Three or four of the old-timers drifted into the grounds of Washington Square, their sagging jaws dropping as they looked around at the jungle that had reclaimed the area. Taffy’s, Moonshine, the Happy Bar were nothing more than weed patches and old piss marks on the concrete slabs. The massage parlor where their tired old bones had gone for loosening up was now a tangle thick with the kinds of tropical trees that grow like weeds. The Bourbon Street restaurant and bar had left no trace amid the undergrowth. In the far distance a thick canopy marked where the Lonesome Hawk had once stood. Like carrier pigeons after a nuclear blast, the old regulars were returning to circle a roost that no longer existed.
McPhail strolled over and shook hands.
“No rules against smoking in this restaurant.”
He held up his cigarette and laughed.
“You’ve got to go to the window and order your food.”
“What? No waitress?” asked Jack, whose freshly pressed safari suit had large sweat marks under the arms.
“Where’s the music?” asked Arnie, hair growing out of his nose and ears as fast as the jungle around him. “And where’s Calvino? You said he was coming.”
McPhail didn’t want to tell them that Calvino was sitting around Osborne’s pool drinking Champagne, and that he was missing what might be the last reunion of the old hands from Washington Square. It wasn’t turning out to be t
he happy gathering he’d hoped for. The old-timers moaned, complained, demanded and cursed—and then he remembered that they’d carried on the same way with Old George at the Lonesome Hawk. It was just the way they were.
“You know in China they use these vans to execute prisoners?”
That calmed them down.
“What are you saying, McPhail?”
“Count your blessings. This one is bringing the best burgers in Bangkok, and all you have to do is get off your sorry asses and walk over to the hatch and tell Gop how you want them cooked. If this was China, you’d be in the back getting injections in those sorry asses to put you out of your misery.”

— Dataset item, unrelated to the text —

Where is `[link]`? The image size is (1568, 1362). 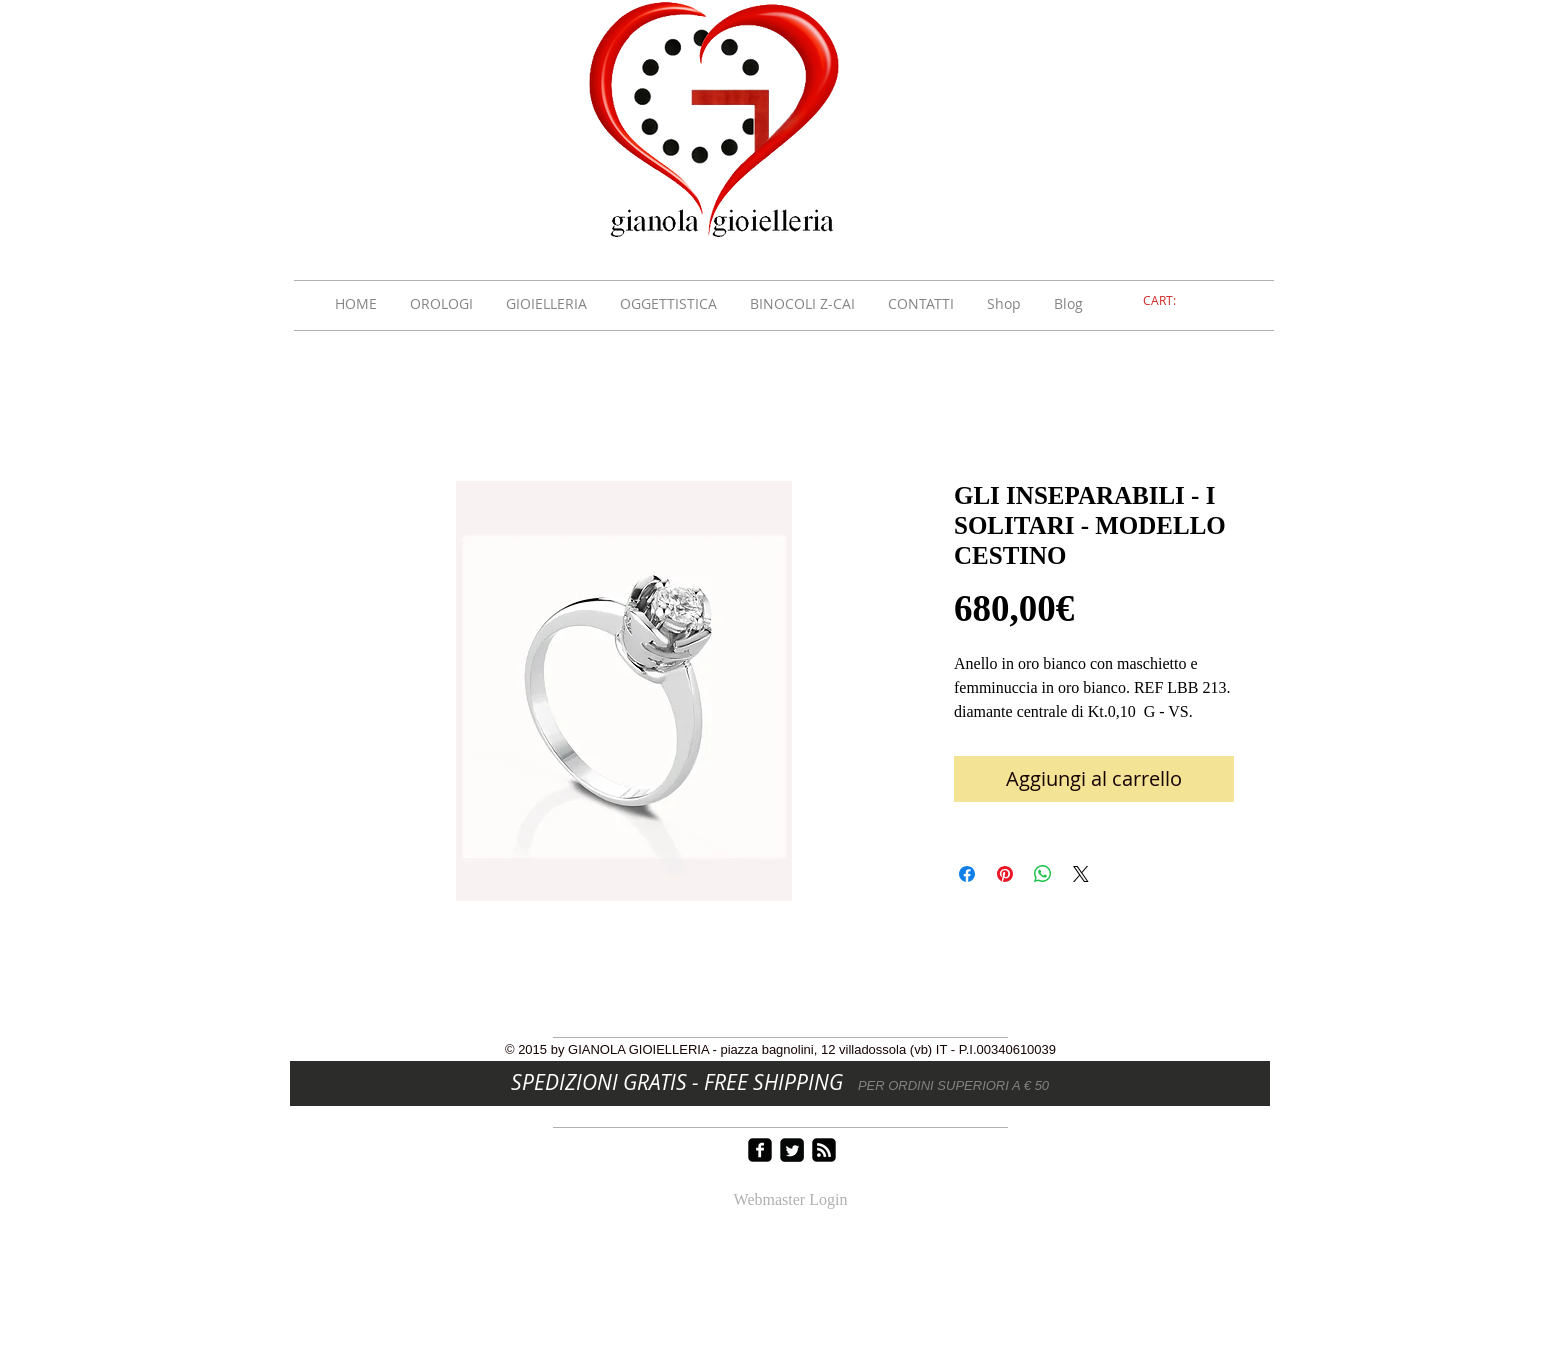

Jack began a roll call of the old regulars who’d died, as Arnie strolled with McPhail over to the van and began reading the menu painted on the side. McPhail turned and walked back to his table to find Glover lost somewhere in cyberspace, trailing after someone on his cell phone screen.
“Let me tell you about my brother Chuck,” said McPhail.
“What about him?” asked Glover.
It was a big mistake to give McPhail an open-ended invitation to talk about his brother.
“You got time?”
Whenever a farang said that, Glover had to resist the impulse to run.
“Sure,” said Glover.
He liked McPhail.
“My brother lives in California. He’s retired from a desk job at the state pension fund. He worked there for thirty-three years, so he had everything he ever wanted—house, car, wife and a couple of kids he put through college. He’s sixty-six years old now and still married to the same wife. He has two grandkids. A couple of years ago, when I was back in California, we took a long walk by the sea. He was looking back in time and trying to make sense of his life. He went through all his successes and said they didn’t add up to much. It hit him.
“He stopped walking, looked out to sea, tears in his eyes. He’d had one of those moments. He realized there was so much in life but it was too late for him. He told me that everyone in the family thought I was crazy. Going off to Asia, taking nothing but a small backpack, traveling to strange places, getting lost in raging rivers, blue-ridged mountains and tropical jungles, and settling in the most exotic and indecipherable, crazy, unmanageably noir cities in the world.